Wisconsin Stat. § 807.05 (2009-10), provides:

No agreement, stipulation, or consent between the parties or their attorneys, in respect to the proceedings in an action or special proceeding shall be binding unless made in court or during a proceeding conducted under s. 807.13 or 967.08 and entered in the minutes or recorded by the reporter, or made in writing and subscribed by the party to be bound thereby or the party’s attorney.

Contrary to Shockley’s assertion, the statute does not require a stipulation for dismissal to be signed by all parties who have appeared.

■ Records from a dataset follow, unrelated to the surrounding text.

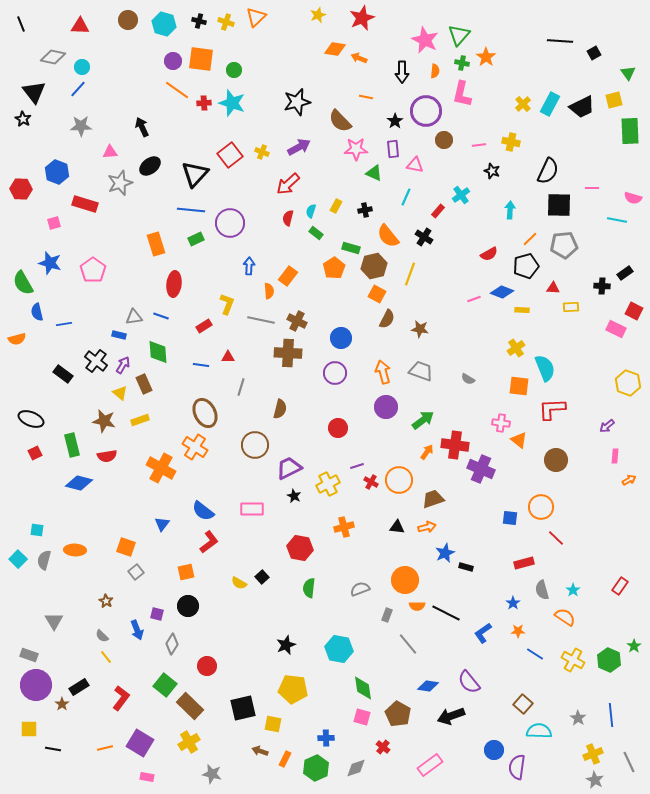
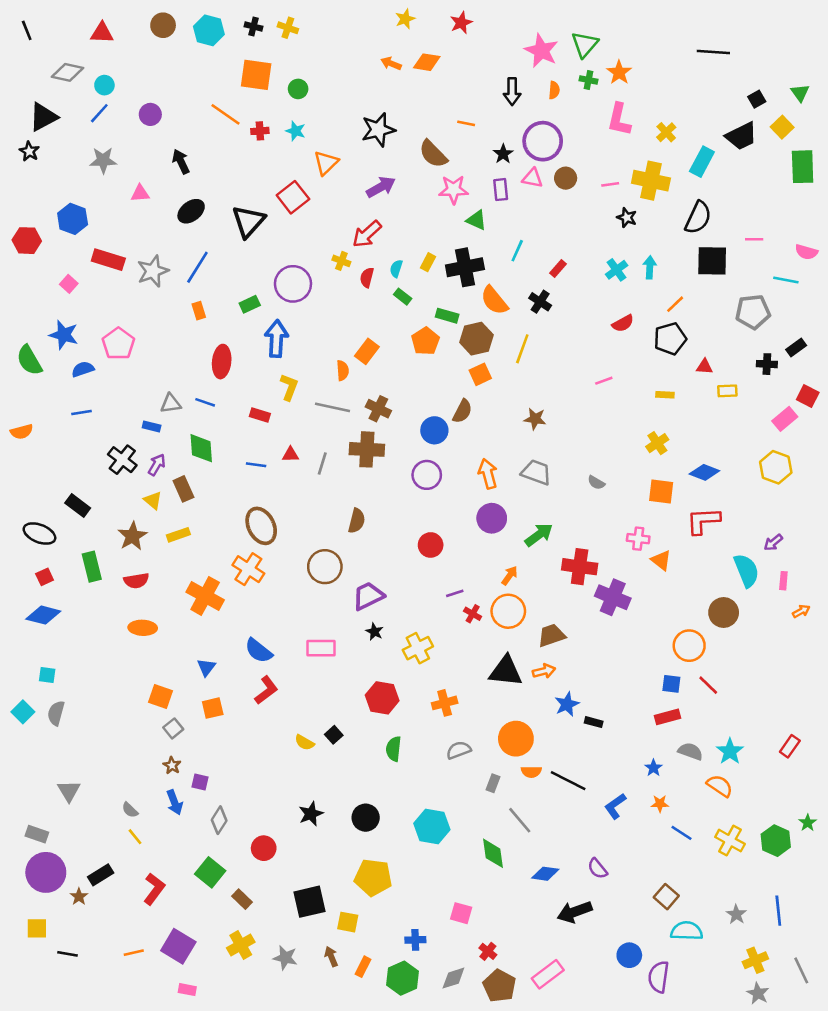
orange triangle: (256, 17) -> (326, 163), moved
red star: (362, 18) -> (461, 23), size x0.7
black square: (594, 53) -> (757, 99), moved
orange arrow: (359, 58) -> (391, 63), moved
purple circle: (173, 61) -> (150, 114), moved
black triangle: (34, 92) -> (43, 117), turned 40
pink L-shape: (462, 94) -> (619, 120), moved
yellow square: (614, 100) -> (782, 127), turned -30
cyan star: (232, 103) -> (296, 131), size x0.6
cyan rectangle: (550, 104) -> (702, 162), moved
yellow cross: (511, 142) -> (651, 181), size x1.6
yellow cross: (262, 152) -> (341, 261), moved
pink triangle: (415, 165) -> (532, 178), moved
gray star: (120, 183) -> (153, 271), moved
cyan cross: (461, 195) -> (617, 270), moved
blue line: (191, 210) -> (197, 267), moved, turned -64
black cross: (365, 210) -> (465, 267), size x2.0
pink square: (54, 223) -> (69, 284), turned -32
orange rectangle: (156, 244) -> (199, 311), size x0.6
gray pentagon: (564, 245) -> (753, 312), moved
blue arrow: (249, 266) -> (276, 339), moved, size x1.6
blue diamond: (502, 292) -> (704, 472), moved
orange square: (377, 294) -> (480, 374), turned 36
blue semicircle: (37, 312) -> (83, 369), moved, turned 84
brown semicircle: (387, 319) -> (462, 411), moved
red rectangle: (204, 326) -> (260, 415), turned 49
pink rectangle: (616, 329) -> (785, 419), turned -66
cyan semicircle: (545, 368) -> (746, 570), moved
black rectangle: (63, 374) -> (78, 506), moved
yellow hexagon: (628, 383) -> (776, 467), moved
gray line: (241, 387) -> (322, 463), moved
brown star: (104, 421) -> (132, 536), turned 30
orange arrow: (427, 452) -> (510, 576), moved
brown circle: (556, 460) -> (724, 613), moved
blue diamond: (79, 483) -> (43, 615), moved
yellow cross: (328, 484) -> (418, 648), moved
blue square: (510, 518) -> (671, 684), moved
orange cross: (344, 527) -> (445, 703), moved
black triangle: (397, 527) -> (506, 671), size x1.8
orange ellipse: (75, 550) -> (143, 628), moved
orange square: (186, 572) -> (213, 708), moved
gray semicircle: (542, 590) -> (690, 751), turned 126
cyan star: (573, 590) -> (730, 751), size x1.5
brown star: (106, 601) -> (172, 765), moved
black circle: (188, 606) -> (366, 818), moved
black star: (286, 645) -> (311, 814), moved
purple semicircle: (469, 682) -> (597, 869), size x0.7
green diamond: (363, 688) -> (493, 853), moved
brown rectangle: (190, 706) -> (242, 899), size x0.6
brown pentagon: (398, 714) -> (499, 986), moved
brown arrow: (260, 751) -> (331, 956), turned 49
gray star: (212, 774) -> (285, 958), moved

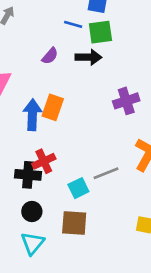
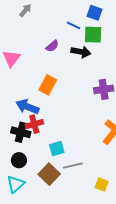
blue arrow: (32, 115) -> (27, 107), moved, turned -80
gray line: (106, 173) -> (73, 166), moved
brown square: (74, 223) -> (49, 174), turned 30

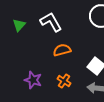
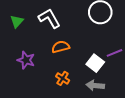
purple star: (33, 80) -> (26, 60), moved

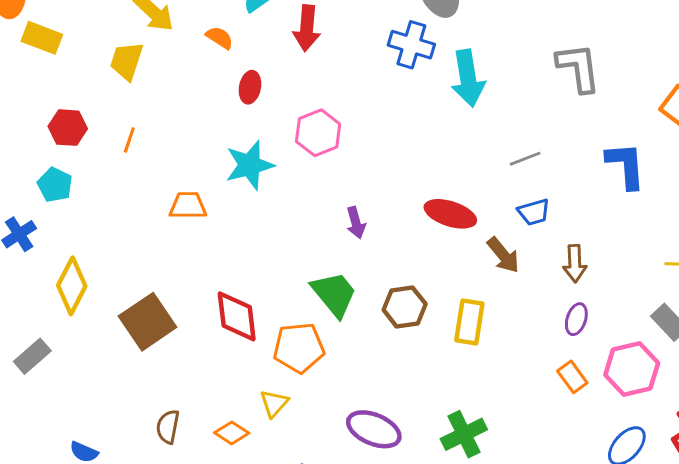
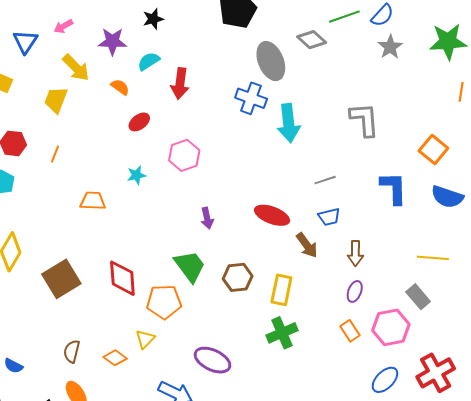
red ellipse: (250, 87) -> (139, 122), turned 40
cyan star: (250, 165) -> (136, 175), size x0.6
green cross: (464, 434) -> (282, 333), moved

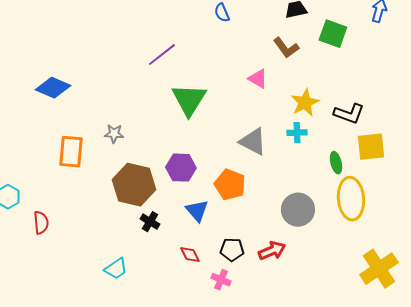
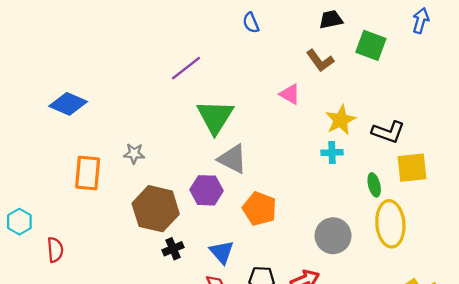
gray triangle: (253, 142) -> (232, 159), moved
blue triangle: (197, 211) -> (222, 252), moved
black cross: (150, 222) -> (173, 249), turned 36

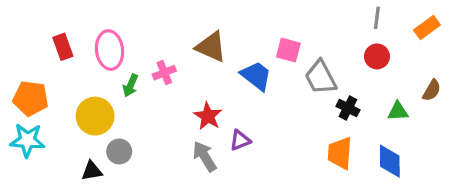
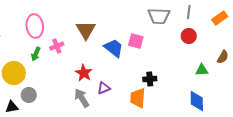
brown triangle: (211, 47) -> (86, 30), turned 35
pink ellipse: (110, 50) -> (35, 26), moved
pink square: (288, 50) -> (136, 41), moved
gray trapezoid: (321, 77) -> (159, 16), moved, turned -60
black cross: (348, 108) -> (150, 79), moved, turned -32
orange trapezoid: (340, 153) -> (138, 98), moved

[2]  MH Equity’s purported reason for backing out of the settlement has changed throughout this litigation.  Shockley’s December 2 e-mail indicated that MH Equity would not go through with the settlement because the Menard Defendants refused to consent to MH Equity’s dismissal from the Wisconsin case.  MH Equity does not raise this argument on appeal.  Indeed, six days after MH Equity refused to go through with the settlement, counsel for the Menard Defendants informed Sands’ counsel that he had no objection to dismissal of MH Equity and “wouldn’t have standing to object to it even if he did, since the dismissal [did] not involve his clients.”  

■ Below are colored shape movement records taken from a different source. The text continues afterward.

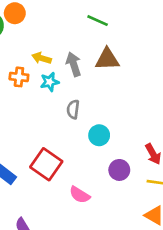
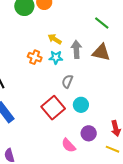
orange cross: (19, 77) -> (35, 57), moved
red square: (46, 164) -> (53, 108), moved
pink semicircle: (80, 195) -> (69, 145), moved

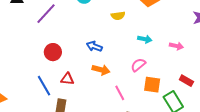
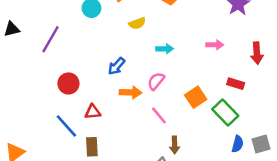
cyan arrow: (145, 39) -> (165, 49), moved
blue arrow: (94, 46) -> (117, 66), turned -56
pink semicircle: (138, 65) -> (156, 81), moved
orange square: (152, 85) -> (196, 97), turned -30

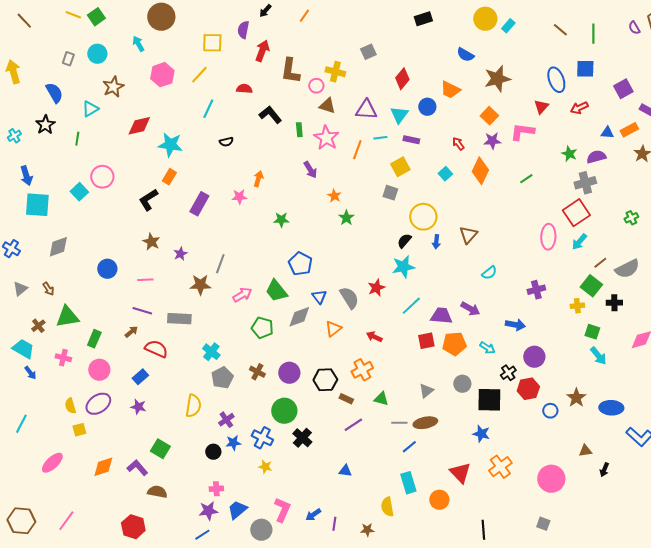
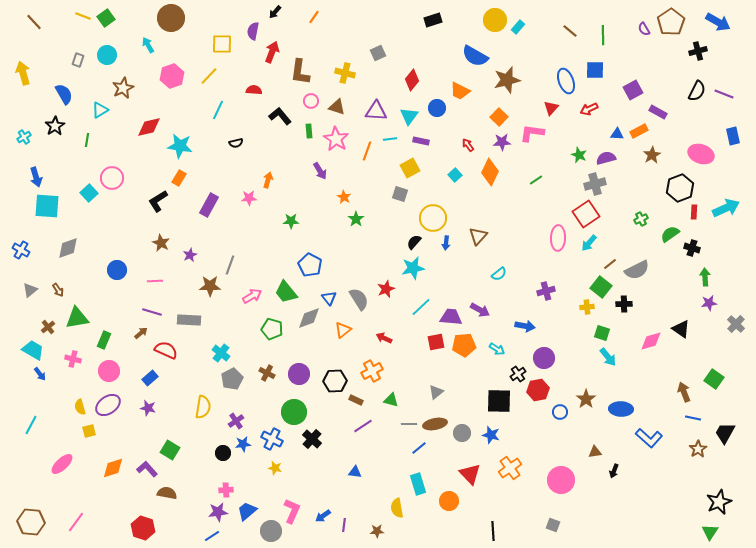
blue semicircle: (465, 55) -> (475, 56), size x1.5
pink circle: (316, 86) -> (311, 101), moved
gray circle: (462, 384) -> (462, 433), moved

MH Equity now asserts it backed out of the agreement because its president and CEO “had not been aware” of the settlement discussions with Sands and directed Shockley to withdraw from negotiations if an enforceable settlement had not been reached. 

[3]  The circuit court determined it did not have authority to order dismissal of Managing Member’s Indiana claim against Sands.  The Indiana superior court subsequently dismissed Managing Member’s claim, finding that Sands “sufficiently show[ed] an enforceable settlement agreement.”  The Indiana Court of Appeals affirmed that dismissal.  See MH Equity Managing Member, LLC v. Sands, 938 N.E.2d 750, 757-58 (Ind. Ct. App. 2010).

[4]  MH Equity’s original settlement offer proposed “dismissal” of the parties’ respective claims, whereas Shulman’s reply e-mail referred to “dismissals with prejudice.”  On appeal, MH Equity does not contend that the distinction between mere “dismissal” and “dismissal with prejudice” violates the mirror image rule and renders Shulman’s reply a counteroffer.  MH Equity’s mirror image argument is limited to its assertion that Shulman’s reference to “mutual releases” added an additional term not present in the original offer.